Pero volvamos a la difícil relación entre madres e hijas, cosa que sucede incluso siendo ambas buenas personas. En su reciente novela La hermandad de las malas hijas, Vanessa Montfort habla, bajo un tono ligero, de unas cuantas maternidades fastidiosas. Yo, que no tengo descendencia, seré siempre una hija incluso si me convierto en un vejestorio (arrugada cual pasa, pero hija), y mi madre, que fue una mujer maravillosa, sigue encogiendo un rincón de mi corazón con un sentimiento de deuda, aunque haga ya cuatro años que murió. Creo que esto se debe en gran parte a la anomalía en la que hemos vivido, es decir, al sexismo, a la falta de oportunidades que nuestras madres tuvieron, a la sensación de que teníamos que vivir por ellas, o vengarlas, o rescatarlas, como caballeros andantes, de las fauces del dragón del machismo. Y de que, en cualquier caso, les debíamos mucho más que la vida biológica. Hay una afilada frase de Oscar Wilde que dice así: “Todas las mujeres llegan a parecerse a sus madres. Esa es su tragedia. A los hombres no les ocurre lo mismo [con sus padres]. Esa es la de ellos”. Qué perfecto retrato del sexismo: esas hijas que, en época de Wilde, no podían librarse de los estereotipos sociales, y esos hombres que no podían alcanzar el impostado y sobredimensionado papel del gran patriarca (la relación de los varones con sus padres también tiene bemoles y merece otro artículo). Por fortuna las generaciones posteriores pudimos empezar a escaparnos, pero ¿a qué precio? Al de sentir que estábamos dejando atrás a una prisionera, nuestro rehén.

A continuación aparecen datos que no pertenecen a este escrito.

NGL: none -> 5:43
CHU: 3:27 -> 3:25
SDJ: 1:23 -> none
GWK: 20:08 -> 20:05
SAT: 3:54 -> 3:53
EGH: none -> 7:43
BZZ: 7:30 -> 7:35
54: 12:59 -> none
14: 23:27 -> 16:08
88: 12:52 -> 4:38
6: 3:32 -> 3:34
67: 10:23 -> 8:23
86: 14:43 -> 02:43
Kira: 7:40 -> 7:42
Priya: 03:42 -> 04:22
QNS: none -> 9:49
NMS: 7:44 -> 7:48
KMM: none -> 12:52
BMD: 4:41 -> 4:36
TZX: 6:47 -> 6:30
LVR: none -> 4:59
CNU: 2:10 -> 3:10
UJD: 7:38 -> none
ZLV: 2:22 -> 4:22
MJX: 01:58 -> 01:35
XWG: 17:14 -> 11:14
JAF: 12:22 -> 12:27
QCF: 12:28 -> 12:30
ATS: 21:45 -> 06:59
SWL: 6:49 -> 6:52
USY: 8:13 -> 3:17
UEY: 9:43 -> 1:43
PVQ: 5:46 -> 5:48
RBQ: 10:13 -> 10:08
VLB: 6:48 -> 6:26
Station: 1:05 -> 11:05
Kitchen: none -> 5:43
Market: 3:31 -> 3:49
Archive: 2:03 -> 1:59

Leo hoy en Yo Dona esta frase aterradora de la cantante británica Lily Allen: “No se puede tener todo. Mis hijas arruinaron mi carrera. Las quiero y me completan, pero en lo de convertirme en una estrella del pop, me lo arruinaron totalmente”. Madredelamorhermoso, y nunca mejor utilizada esta exclamación: pienso en esas pobres niñas, de 11 y 12 años (de ser hijos varones, ¿también lo habría dicho o se lo habría callado?), y me espanta imaginar cómo deben de sentirse bajo el peso de la deuda impagable que les está imponiendo su madre. Lily solo tiene 38 años, pero parece seguir presa de un mandato de maternidad perfecta inalcanzable. Una pena, porque, si yo fuera su hija, preferiría con mucho una madre feliz quizá no tan presente a una madre que me esclavice con su sacrificio. Muchas de las mujeres de generaciones anteriores no tuvieron otra opción, pero ¿Lily? Se diría que hay pájaros a los que se les abre la puerta de la jaula y no se atreven a cruzar el umbral.